Dataset entries:
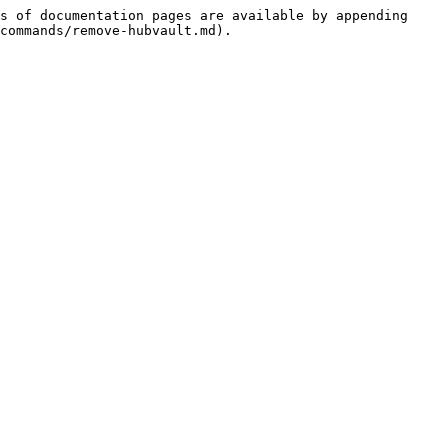
s of documentation pages are available by appending 
commands/remove-hubvault.md).
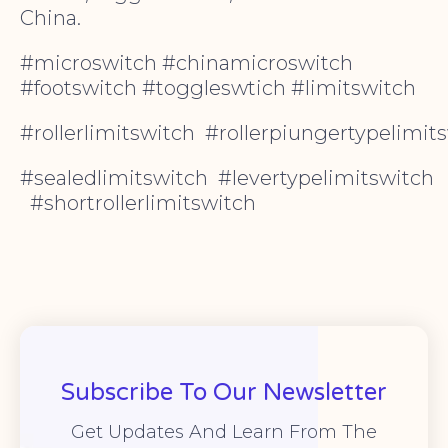
China.
#microswitch #chinamicroswitch
#footswitch #toggleswtich #limitswitch
#rollerlimitswitch #rollerpiungertypelimit
#sealedlimitswitch #levertypelimitswitch
#shortrollerlimitswitch
Subscribe To Our Newsletter
Get Updates And Learn From The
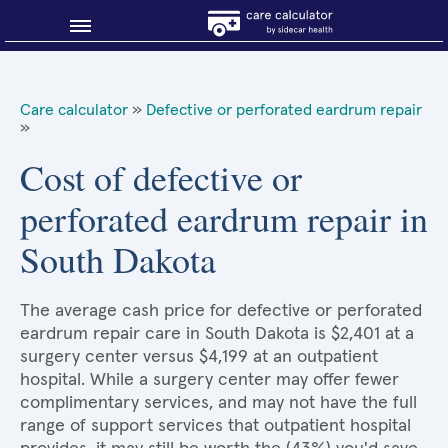
Blog
Care calculator
»
Defective or perforated eardrum repair
»
Why shop smart?
Cost of defective or
About Sidecar Health
perforated eardrum repair in
South Dakota
The average cash price for defective or perforated
eardrum repair care in South Dakota is $2,401 at a
surgery center versus $4,199 at an outpatient
hospital. While a surgery center may offer fewer
complimentary services, and may not have the full
range of support services that outpatient hospital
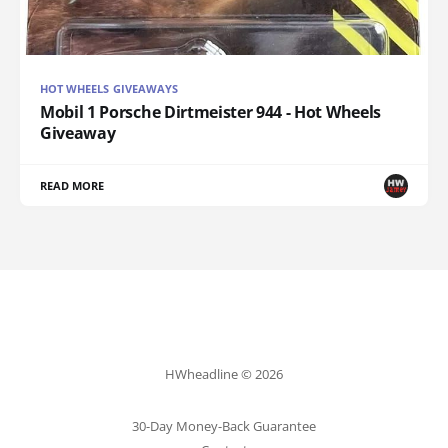
HOT WHEELS GIVEAWAYS
Mobil 1 Porsche Dirtmeister 944 - Hot Wheels
Giveaway
READ MORE
HWheadline © 2026
30-Day Money-Back Guarantee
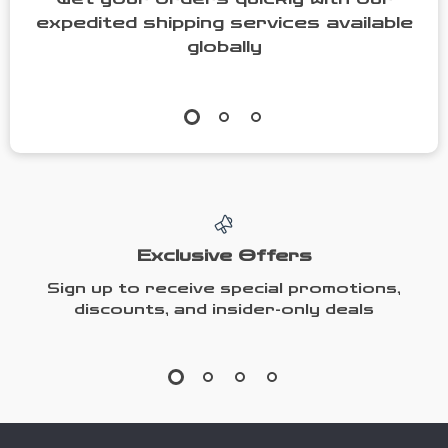
expedited shipping services available
globally
Exclusive Offers
Sign up to receive special promotions,
discounts, and insider-only deals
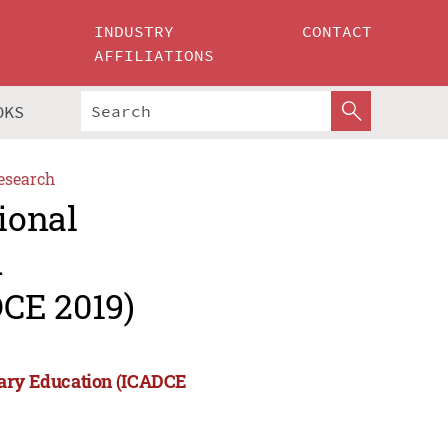
INDUSTRY
CONTACT
AFFILIATIONS
OKS
esearch
ional
d
CE 2019)
rary Education (ICADCE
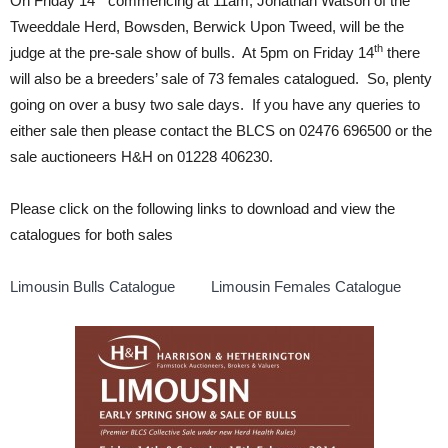
On Friday 14
commencing at 11am, Jonathan Watson of the
Tweeddale Herd, Bowsden, Berwick Upon Tweed, will be the
th
judge at the pre-sale show of bulls. At 5pm on Friday 14
there
will also be a breeders’ sale of 73 females catalogued. So, plenty
going on over a busy two sale days. If you have any queries to
either sale then please contact the BLCS on 02476 696500 or the
sale auctioneers H&H on 01228 406230.
Please click on the following links to download and view the
catalogues for both sales
Limousin Bulls Catalogue
Limousin Females Catalogue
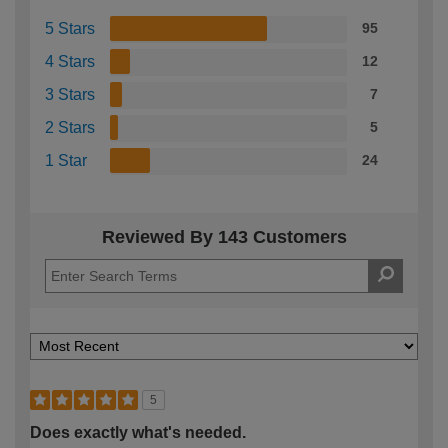
5 Stars
95
4 Stars
12
3 Stars
7
2 Stars
5
1 Star
24
Reviewed By 143 Customers
5
Does exactly what's needed.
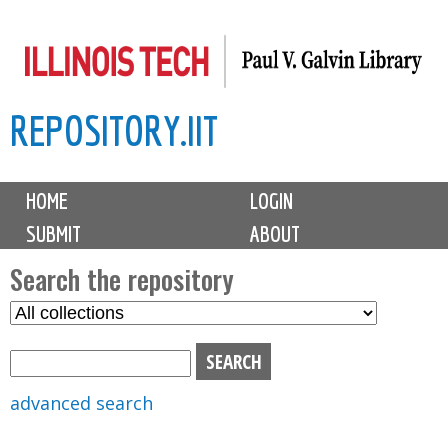
Skip
to
main
REPOSITORY.IIT
content
M
HOME
LOGIN
a
SUBMIT
ABOUT
i
n
Search the repository
m
S
S
e
e
e
n
l
a
u
e
r
advanced search
c
c
t
h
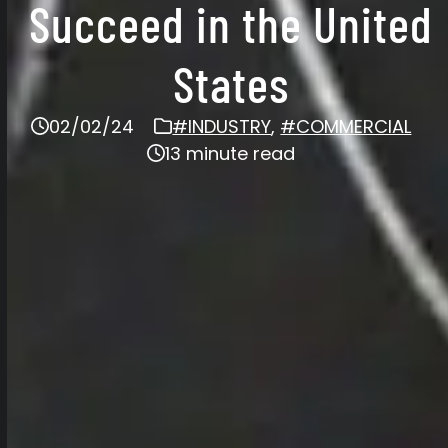
Succeed in the United
States
02/02/24
#INDUSTRY
,
#COMMERCIAL
13 minute read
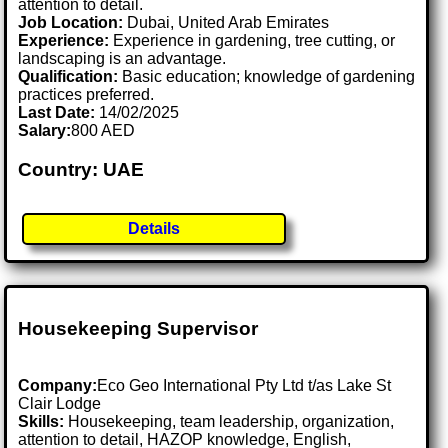
attention to detail.
Job Location:
Dubai, United Arab Emirates
Experience:
Experience in gardening, tree cutting, or
landscaping is an advantage.
Qualification:
Basic education; knowledge of gardening
practices preferred.
Last Date:
14/02/2025
Salary:
800 AED
Country: UAE
Details
Housekeeping Supervisor
Company:
Eco Geo International Pty Ltd t/as Lake St
Clair Lodge
Skills:
Housekeeping, team leadership, organization,
attention to detail, HAZOP knowledge, English,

What is expected — Before you finish, make sure every line above has been repeated exactly and no picture remains in the copy.

Output below —
s of documentation pages are available by appending 
commands/remove-hubvault.md).
China.
#microswitch #chinamicroswitch
#footswitch #toggleswtich #limitswitch
#rollerlimitswitch #rollerpiungertypelimit
#sealedlimitswitch #levertypelimitswitch
#shortrollerlimitswitch
Subscribe To Our Newsletter
Get Updates And Learn From The
Blog
Care calculator
»
Defective or perforated eardrum repair
»
Why shop smart?
Cost of defective or
About Sidecar Health
perforated eardrum repair in
South Dakota
The average cash price for defective or perforated
eardrum repair care in South Dakota is $2,401 at a
surgery center versus $4,199 at an outpatient
hospital. While a surgery center may offer fewer
complimentary services, and may not have the full
range of support services that outpatient hospital
HOT WHEELS GIVEAWAYS
Mobil 1 Porsche Dirtmeister 944 - Hot Wheels
Giveaway
READ MORE
HWheadline © 2026
30-Day Money-Back Guarantee
expedited shipping services available
globally
Exclusive Offers
Sign up to receive special promotions,
discounts, and insider-only deals
INDUSTRY
CONTACT
AFFILIATIONS
OKS
esearch
ional
d
CE 2019)
rary Education (ICADCE
On Friday 14
commencing at 11am, Jonathan Watson of the
Tweeddale Herd, Bowsden, Berwick Upon Tweed, will be the
th
judge at the pre-sale show of bulls. At 5pm on Friday 14
there
will also be a breeders’ sale of 73 females catalogued. So, plenty
going on over a busy two sale days. If you have any queries to
either sale then please contact the BLCS on 02476 696500 or the
sale auctioneers H&H on 01228 406230.
Please click on the following links to download and view the
catalogues for both sales
Limousin Bulls Catalogue
Limousin Females Catalogue
5 Stars
95
4 Stars
12
3 Stars
7
2 Stars
5
1 Star
24
Reviewed By 143 Customers
5
Does exactly what's needed.
Skip
to
main
REPOSITORY.IIT
content
M
HOME
LOGIN
a
SUBMIT
ABOUT
i
n
Search the repository
m
S
S
e
e
e
n
l
a
u
e
r
advanced search
c
c
t
h
Succeed in the United
States
02/02/24
#INDUSTRY
,
#COMMERCIAL
13 minute read
attention to detail.
Job Location:
Dubai, United Arab Emirates
Experience:
Experience in gardening, tree cutting, or
landscaping is an advantage.
Qualification:
Basic education; knowledge of gardening
practices preferred.
Last Date:
14/02/2025
Salary:
800 AED
Country: UAE
Details
Housekeeping Supervisor
Company:
Eco Geo International Pty Ltd t/as Lake St
Clair Lodge
Skills:
Housekeeping, team leadership, organization,
attention to detail, HAZOP knowledge, English,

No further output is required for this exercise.